I opted for using an explicit include list instead of an exclude list to prevent these files from being included in the published packages to make sure that everything that's included is an conscious choice.

During a dependency review we noticed that the libfuzzer crate includes various development scripts. These development scripts shouldn't be there as they might, at some point become problematic. As of now they prevent any downstream user from enabling the `[bans.build.interpreted]` option of cargo deny.

I opted for using an explicit include list instead of an exclude list to prevent these files from being included in the published packages to make sure that everything that's included is an conscious choice.
@Manishearth
Copy link
Member

@weiznich
Copy link
Author

weiznich commented Dec 16, 2025

Would it help you to add an CI job that verifies that everything is included by executing cargo package --all-features?

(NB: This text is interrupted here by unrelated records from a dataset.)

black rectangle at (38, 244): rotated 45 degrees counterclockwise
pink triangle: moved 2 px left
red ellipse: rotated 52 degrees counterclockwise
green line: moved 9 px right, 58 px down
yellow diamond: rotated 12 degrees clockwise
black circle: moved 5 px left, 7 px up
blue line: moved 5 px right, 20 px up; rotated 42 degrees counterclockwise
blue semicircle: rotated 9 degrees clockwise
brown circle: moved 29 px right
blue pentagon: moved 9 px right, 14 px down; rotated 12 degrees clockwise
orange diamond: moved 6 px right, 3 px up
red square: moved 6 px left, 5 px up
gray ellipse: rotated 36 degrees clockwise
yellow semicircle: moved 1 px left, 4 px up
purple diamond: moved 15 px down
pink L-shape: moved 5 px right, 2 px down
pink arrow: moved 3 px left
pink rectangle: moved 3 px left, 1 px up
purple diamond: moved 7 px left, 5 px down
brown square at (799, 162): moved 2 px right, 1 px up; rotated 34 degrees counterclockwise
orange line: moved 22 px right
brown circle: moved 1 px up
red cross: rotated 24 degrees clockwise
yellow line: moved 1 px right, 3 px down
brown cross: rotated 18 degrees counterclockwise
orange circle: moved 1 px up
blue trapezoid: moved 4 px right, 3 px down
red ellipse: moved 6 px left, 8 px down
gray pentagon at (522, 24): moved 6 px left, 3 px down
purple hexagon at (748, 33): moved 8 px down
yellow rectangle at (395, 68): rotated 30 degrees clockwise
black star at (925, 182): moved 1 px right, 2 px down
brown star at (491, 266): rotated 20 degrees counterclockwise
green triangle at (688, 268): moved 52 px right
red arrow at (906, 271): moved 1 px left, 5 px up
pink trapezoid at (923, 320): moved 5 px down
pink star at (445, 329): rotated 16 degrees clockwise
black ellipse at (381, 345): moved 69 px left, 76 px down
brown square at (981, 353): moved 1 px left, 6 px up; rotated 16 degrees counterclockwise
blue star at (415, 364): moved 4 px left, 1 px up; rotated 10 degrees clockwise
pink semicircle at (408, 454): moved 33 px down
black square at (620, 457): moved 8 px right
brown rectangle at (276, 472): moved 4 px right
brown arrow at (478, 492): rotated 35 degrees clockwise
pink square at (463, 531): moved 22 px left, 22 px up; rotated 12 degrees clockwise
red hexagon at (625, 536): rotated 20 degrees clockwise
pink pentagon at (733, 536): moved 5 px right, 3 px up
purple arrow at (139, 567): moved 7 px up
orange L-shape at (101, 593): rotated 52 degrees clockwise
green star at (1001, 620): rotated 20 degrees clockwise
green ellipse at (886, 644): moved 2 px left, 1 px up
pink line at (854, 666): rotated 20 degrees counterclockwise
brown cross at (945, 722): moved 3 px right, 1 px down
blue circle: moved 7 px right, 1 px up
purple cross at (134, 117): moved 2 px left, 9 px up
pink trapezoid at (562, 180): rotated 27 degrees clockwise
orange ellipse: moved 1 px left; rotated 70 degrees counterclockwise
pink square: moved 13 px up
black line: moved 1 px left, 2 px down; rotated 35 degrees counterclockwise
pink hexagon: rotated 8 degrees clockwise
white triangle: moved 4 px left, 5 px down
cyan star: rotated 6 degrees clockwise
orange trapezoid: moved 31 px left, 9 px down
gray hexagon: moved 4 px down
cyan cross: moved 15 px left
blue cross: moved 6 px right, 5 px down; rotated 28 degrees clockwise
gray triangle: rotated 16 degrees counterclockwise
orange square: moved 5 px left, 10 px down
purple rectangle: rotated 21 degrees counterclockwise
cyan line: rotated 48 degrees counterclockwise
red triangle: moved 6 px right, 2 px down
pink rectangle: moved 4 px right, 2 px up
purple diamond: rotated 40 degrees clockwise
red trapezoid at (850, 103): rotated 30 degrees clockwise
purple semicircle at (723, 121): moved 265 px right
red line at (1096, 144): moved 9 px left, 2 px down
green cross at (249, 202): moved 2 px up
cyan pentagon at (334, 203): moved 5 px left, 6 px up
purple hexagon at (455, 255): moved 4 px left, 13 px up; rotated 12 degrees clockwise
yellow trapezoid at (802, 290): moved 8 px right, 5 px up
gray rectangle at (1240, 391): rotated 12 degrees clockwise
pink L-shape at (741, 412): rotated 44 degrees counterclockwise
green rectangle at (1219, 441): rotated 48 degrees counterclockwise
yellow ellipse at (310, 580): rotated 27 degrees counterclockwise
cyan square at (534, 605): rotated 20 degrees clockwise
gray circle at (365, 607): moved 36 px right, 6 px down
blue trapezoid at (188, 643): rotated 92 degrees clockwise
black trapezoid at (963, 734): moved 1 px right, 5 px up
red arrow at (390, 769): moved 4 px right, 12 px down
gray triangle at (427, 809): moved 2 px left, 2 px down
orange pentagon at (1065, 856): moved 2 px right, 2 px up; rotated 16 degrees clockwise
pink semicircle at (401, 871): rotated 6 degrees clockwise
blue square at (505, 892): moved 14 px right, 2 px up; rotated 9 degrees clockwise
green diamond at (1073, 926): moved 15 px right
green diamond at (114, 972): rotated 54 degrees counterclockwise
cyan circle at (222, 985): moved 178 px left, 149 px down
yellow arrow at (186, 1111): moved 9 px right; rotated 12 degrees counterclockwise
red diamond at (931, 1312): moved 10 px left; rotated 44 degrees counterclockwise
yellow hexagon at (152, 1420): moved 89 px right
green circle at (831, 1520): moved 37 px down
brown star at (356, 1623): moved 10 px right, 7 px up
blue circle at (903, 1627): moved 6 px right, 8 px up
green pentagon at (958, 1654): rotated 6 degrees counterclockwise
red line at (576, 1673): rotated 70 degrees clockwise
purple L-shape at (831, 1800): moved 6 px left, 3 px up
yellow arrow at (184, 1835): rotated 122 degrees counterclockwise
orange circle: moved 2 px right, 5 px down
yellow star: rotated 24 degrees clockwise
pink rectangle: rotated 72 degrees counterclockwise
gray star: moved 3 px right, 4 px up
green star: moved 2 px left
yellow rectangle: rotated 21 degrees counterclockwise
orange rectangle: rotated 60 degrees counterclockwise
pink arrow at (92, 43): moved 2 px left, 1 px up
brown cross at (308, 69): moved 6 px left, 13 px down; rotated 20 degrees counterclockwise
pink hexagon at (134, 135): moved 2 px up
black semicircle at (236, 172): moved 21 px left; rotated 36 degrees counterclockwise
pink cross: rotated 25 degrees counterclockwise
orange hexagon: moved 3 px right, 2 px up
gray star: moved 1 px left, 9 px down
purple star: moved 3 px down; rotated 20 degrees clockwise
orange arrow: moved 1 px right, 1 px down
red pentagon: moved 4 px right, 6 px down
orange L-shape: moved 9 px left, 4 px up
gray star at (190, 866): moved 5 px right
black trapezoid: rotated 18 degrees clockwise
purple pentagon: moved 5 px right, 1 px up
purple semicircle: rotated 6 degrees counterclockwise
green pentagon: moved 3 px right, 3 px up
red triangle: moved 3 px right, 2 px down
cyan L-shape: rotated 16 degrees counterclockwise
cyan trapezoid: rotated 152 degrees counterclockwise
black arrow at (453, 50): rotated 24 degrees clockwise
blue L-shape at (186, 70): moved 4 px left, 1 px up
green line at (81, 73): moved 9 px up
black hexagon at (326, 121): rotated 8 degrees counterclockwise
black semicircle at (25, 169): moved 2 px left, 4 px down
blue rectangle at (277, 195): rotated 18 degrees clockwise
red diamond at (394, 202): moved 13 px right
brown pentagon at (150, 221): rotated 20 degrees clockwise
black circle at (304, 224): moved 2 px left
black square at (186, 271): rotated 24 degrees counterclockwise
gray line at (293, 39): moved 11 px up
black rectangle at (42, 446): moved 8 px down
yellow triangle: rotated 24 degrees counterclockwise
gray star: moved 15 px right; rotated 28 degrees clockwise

To be transparent for the reason why I'm so keen to rather use include than exclude: I'm doing that dependency review thing now for a while and for crates that use exclude I notice that they regress relatively often by including another unwanted or even unexpected file. You prevent that by using include.

@Manishearth
Copy link
Member

Would it help you to add an CI job that verifies that everything is included by executing cargo package --all-features?

Not in this case, because I'm not sure about the cross platform build. I might just defer to a different reviewer for this.

To be transparent for the reason why I'm so keen to rather use include than exclude: I'm doing that dependency review thing now for a while and for crates that use exclude I notice that they regress relatively often by including another unwanted or even unexpected file. You prevent that by using include.

That's reasonable, but then it would be much nicer for the reviewers to list exactly what gets excluded in the PR body.

@weiznich
Copy link
Author

Not in this case, because I'm not sure about the cross platform build. I might just defer to a different reviewer for this.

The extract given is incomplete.